Iran’s crude production has dropped “significantly” to 3.63 million barrels a day, the lowest level since July 2016. Exports of crude fell by more than production, tumbling from its recent peak of 2.4 million barrels a day to 1.9 million. Iran’s main buyers, China and India, have cut back orders sharply. The National Iranian Oil Co (NIOC) may also be starting to store some oil at sea. The situation in Venezuela could deteriorate even faster, strife could return to Libya and Nigerian output is unreliable. It remains to be seen if other producers decide to increase their production.
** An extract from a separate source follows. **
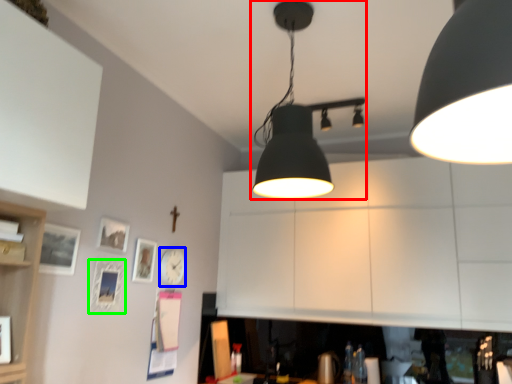 Question: Considering the real-world distances, which object is closest to lamp (highlighted by a red box)? clock (highlighted by a blue box) or picture frame (highlighted by a green box).

Choices:
 (A) clock
 (B) picture frame

Answer: (B) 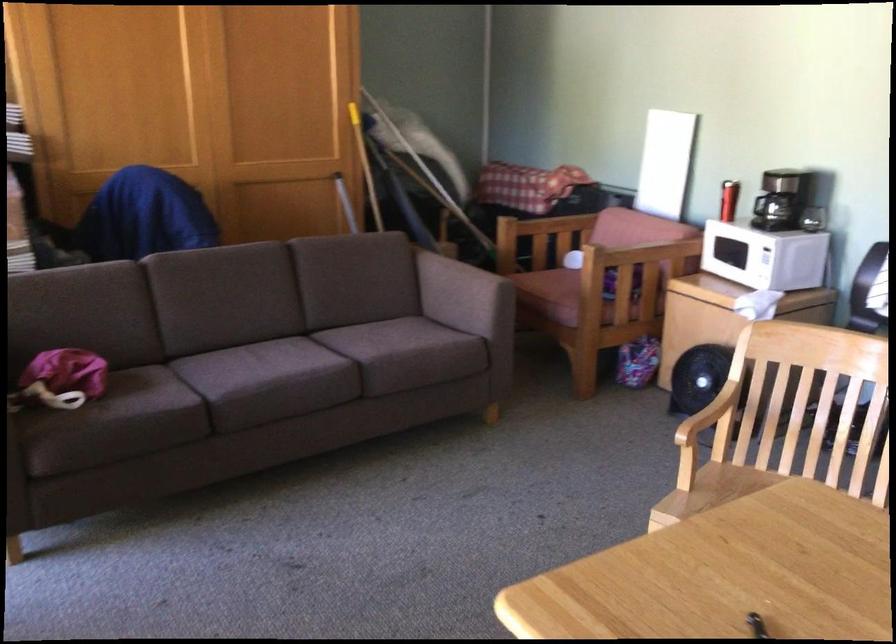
Supply from some countries has grown since OPEC’s Vienna meetings in June. OPEC countries are sitting on about 2.7 million barrels a day spare production capacity, 60 per cent of which is in Saudi Arabia.
But the IEA cautions that since the spare capacity has been idle, it may not be easy to bring it on stream swiftly. Refiners used to processing Venezuelan or Iranian crude have also been competing for similar quality oil to maintain optimal operations.
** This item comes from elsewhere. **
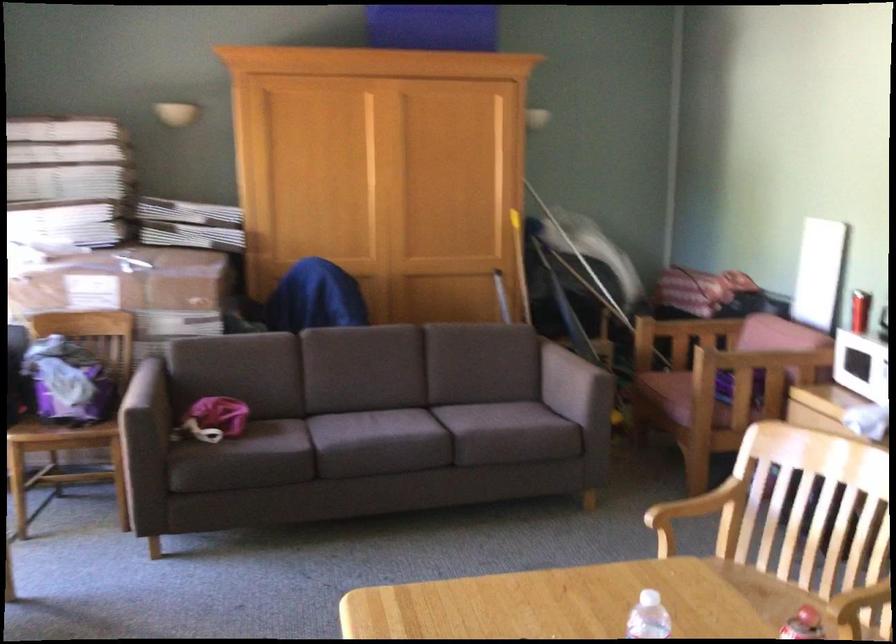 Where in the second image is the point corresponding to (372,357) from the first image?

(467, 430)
Crude Oil Supply and Demand Fundamentals
The gap between demand and supply is narrow. The IEA estimates that global demand will average around 100.3 million barrels a day in the fourth quarter compared with 99.8 million in the third quarter of this year. World supplies were just over 100 million barrels a day in August.
Much depends on Saudi Arabia which is fighting an expensive war in Yemen. In August it was producing 10.42 million barrels a day and according to market estimates can raise the total to 12 million. Vladimir Putin has also said that prices are too high. He has promised to increase Russia’s production, which is currently 11.59 million barrels a day.
Clearly, both OPEC and non-OPEC producers are boosting their revenues at current prices. But they and analysts realise that continual high prices—with some analysts predicting a Brent rise to almost $100— would be inflationary and contribute to a downturn in the global economy. China, India and other Emerging nation importers have experienced devaluations which raise the domestic prices further. Higher crude oil prices and the stronger US dollar are also hurting Britain, the rest of Europe and Japan. There is thus a reasonable probability that falling demand will cause a decline in oil prices from the first quarter of next year.